Available data Block Start
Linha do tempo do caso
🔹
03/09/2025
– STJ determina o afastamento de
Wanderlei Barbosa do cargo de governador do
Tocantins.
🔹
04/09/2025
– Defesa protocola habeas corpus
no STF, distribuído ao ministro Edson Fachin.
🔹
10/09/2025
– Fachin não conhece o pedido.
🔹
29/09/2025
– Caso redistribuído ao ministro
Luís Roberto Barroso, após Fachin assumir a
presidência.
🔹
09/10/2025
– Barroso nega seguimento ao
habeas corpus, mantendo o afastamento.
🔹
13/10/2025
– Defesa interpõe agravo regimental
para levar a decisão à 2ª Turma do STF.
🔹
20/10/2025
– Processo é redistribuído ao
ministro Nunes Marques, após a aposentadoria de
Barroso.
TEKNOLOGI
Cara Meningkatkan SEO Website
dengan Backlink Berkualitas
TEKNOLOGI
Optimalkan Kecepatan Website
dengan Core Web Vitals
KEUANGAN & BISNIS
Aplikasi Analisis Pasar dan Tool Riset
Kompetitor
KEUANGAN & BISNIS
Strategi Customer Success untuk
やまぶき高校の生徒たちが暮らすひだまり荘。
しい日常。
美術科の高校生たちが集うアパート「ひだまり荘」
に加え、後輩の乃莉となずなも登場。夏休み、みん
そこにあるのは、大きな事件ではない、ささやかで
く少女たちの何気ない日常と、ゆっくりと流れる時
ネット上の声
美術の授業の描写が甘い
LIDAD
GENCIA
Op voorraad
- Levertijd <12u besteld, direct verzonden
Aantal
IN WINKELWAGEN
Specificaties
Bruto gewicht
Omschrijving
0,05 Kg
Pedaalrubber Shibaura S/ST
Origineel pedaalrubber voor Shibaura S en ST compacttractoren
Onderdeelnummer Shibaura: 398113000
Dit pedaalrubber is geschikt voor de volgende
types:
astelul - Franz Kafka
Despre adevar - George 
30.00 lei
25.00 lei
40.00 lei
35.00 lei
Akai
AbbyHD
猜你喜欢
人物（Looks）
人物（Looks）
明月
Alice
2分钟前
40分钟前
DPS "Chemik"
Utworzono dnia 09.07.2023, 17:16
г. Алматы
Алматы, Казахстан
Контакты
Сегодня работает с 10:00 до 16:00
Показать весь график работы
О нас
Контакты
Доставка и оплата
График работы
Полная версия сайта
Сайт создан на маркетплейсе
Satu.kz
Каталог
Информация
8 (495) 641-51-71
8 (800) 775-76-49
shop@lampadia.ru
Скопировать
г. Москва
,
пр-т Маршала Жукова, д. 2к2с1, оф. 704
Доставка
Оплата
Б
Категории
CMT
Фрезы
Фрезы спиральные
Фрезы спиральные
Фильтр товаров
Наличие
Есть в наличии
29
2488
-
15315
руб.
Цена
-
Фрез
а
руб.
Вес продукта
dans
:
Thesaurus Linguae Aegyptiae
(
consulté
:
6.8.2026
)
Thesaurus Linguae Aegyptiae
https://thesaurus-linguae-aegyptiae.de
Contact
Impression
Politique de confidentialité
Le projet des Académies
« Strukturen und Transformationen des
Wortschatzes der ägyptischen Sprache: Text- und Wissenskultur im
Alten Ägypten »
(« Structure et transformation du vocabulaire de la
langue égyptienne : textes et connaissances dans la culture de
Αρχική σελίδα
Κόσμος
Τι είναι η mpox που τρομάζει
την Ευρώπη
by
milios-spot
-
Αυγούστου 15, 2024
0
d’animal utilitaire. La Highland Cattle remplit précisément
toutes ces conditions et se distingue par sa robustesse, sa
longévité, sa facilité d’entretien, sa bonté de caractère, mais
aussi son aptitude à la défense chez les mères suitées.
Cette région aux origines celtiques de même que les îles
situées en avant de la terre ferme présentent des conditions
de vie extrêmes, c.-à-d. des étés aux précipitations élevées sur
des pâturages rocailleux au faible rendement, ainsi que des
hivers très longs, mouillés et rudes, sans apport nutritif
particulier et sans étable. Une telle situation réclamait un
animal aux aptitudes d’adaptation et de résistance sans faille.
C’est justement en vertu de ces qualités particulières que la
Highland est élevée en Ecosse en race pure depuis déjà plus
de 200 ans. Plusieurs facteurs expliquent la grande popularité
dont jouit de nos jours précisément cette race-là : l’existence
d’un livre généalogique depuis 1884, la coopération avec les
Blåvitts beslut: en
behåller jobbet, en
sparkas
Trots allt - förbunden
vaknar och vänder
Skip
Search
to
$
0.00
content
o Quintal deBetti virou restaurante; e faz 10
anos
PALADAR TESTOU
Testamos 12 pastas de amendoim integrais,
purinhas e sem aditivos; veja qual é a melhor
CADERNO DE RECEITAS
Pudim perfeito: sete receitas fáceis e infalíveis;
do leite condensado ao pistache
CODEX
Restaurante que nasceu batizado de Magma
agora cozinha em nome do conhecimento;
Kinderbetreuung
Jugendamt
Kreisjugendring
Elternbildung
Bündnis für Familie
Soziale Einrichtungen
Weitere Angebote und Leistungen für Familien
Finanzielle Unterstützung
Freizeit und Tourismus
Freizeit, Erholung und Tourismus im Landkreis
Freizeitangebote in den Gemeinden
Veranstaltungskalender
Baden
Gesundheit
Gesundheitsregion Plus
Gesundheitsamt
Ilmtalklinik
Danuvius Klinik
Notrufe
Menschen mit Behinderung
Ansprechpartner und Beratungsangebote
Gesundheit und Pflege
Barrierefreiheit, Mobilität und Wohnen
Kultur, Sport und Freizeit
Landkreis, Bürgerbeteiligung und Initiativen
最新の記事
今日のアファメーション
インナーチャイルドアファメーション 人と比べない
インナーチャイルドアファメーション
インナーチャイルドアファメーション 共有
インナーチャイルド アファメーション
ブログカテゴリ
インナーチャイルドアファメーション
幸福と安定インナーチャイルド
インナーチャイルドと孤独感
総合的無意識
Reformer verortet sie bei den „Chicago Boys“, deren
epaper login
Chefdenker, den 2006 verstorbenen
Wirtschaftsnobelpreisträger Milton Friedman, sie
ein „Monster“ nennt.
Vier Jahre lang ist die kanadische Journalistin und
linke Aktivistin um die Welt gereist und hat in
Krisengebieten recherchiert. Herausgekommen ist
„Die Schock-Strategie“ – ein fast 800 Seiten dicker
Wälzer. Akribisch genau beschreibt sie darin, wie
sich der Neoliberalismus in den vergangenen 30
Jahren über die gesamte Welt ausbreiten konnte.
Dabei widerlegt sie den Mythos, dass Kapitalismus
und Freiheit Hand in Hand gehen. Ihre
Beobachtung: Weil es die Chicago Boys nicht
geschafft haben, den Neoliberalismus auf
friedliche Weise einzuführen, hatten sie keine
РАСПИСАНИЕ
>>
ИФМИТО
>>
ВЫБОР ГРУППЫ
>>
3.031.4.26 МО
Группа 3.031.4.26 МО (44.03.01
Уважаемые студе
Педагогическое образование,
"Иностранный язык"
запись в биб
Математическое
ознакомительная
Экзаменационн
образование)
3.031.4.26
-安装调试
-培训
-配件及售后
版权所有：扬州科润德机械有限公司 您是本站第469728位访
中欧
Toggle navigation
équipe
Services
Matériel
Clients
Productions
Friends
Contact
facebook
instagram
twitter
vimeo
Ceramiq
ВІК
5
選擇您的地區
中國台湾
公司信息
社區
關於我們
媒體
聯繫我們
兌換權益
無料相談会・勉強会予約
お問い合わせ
Available data Block End
> Instructions to follow:
Copy each line of the preceding data that contains the string "Neoliberalismus".

> Solution to this task:
sich der Neoliberalismus in den vergangenen 30
geschafft haben, den Neoliberalismus auf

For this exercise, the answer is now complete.